Ok I own a few ford 7.3 PS. They will make some minor changes in the engine from year to year, but nothing to big. In 1999 they made a big change when they made the Power Stroke a Direct Injection model, i think prior to 99 it wasn't direct injection. They are a good strong motor plenty of power. I will be up front with you the 7.3 is a big motor and isn't as good on diesel as the the chevy 6.5 or dodge 5.9. Only you will out power the chevy in dodge in my mind, but i could be wrong. It's a good motor in a good truck and it will tow well, and do anything else ya want.

Geoff


----------



## plowking35 (Dec 21, 1999)

You can upgrade later this year to the new 6.6 duramax from gm.LOL Geoff that one is for you.
Their is an abundace of info available from
www.forddiesel.com
try them out, I know alot of people that have installed a power kit on 99-00 PS. Dont know what that is but I drove a 2000 on monday and untill 2200 rpm is what dog. the power kit is supposed to improve that.
Dino

----------
Professional Ice and Snow Management 
Products:Services:Equipment www.sima.org


----------



## GeoffD (Dec 21, 1999)

Dino when you test drove that F 350 it was empty right? All i know is when i need power from the 7.3 it's there, it will haul and tow with no problem. I just don't see how you can judge power by driving the truck empty but i can be wrong. It does have power thats for sure, when ya need it it's there.
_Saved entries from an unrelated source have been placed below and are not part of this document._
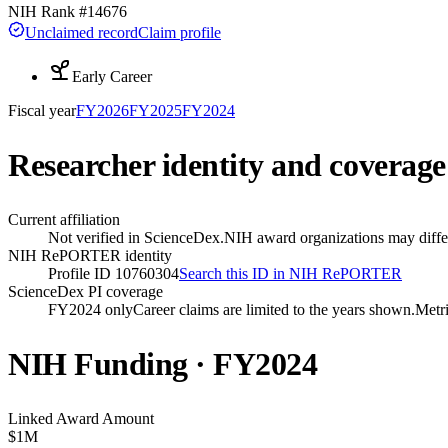
NIH Rank #
14676
Unclaimed record
Claim profile
Early Career
Fiscal year
FY
2026
FY
2025
FY
2024
Researcher identity and coverage
Current affiliation
Not verified in ScienceDex.
NIH award organizations may differ
NIH RePORTER identity
Profile ID 10760304
Search this ID in NIH RePORTER
ScienceDex PI coverage
FY2024 only
Career claims are limited to the years shown.
Metri
NIH Funding · FY
2024
Linked Award Amount
$1M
Hey they put that engine in a 650 and 750 so they must do something, only they put the cummings 5.9 in there too so go figure, thats why i have the cat 3126 in my 650.
Oh yea it's got an alison trans, push button.
Geoff


----------



## Guest (Mar 2, 2000)

I have a 95 f350 ps with the di in it and it does not sound anything like the new ones so I am thinking the beefed them up

LiVe


----------